### [Required action]
Everything in the listing below must be set down again exactly, apart from the pictures.

### [Collected data]
******************************

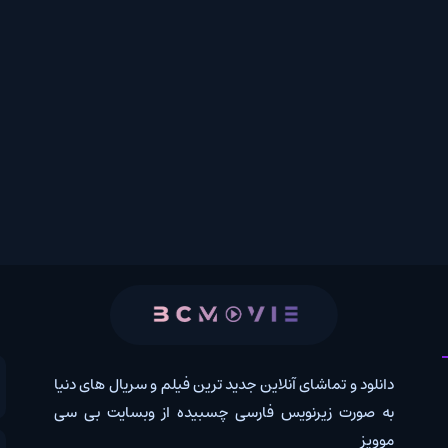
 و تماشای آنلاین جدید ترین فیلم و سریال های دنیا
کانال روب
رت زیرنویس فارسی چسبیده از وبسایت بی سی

******************************

### [Exercise output]
 و تماشای آنلاین جدید ترین فیلم و سریال های دنیا
کانال روب
رت زیرنویس فارسی چسبیده از وبسایت بی سی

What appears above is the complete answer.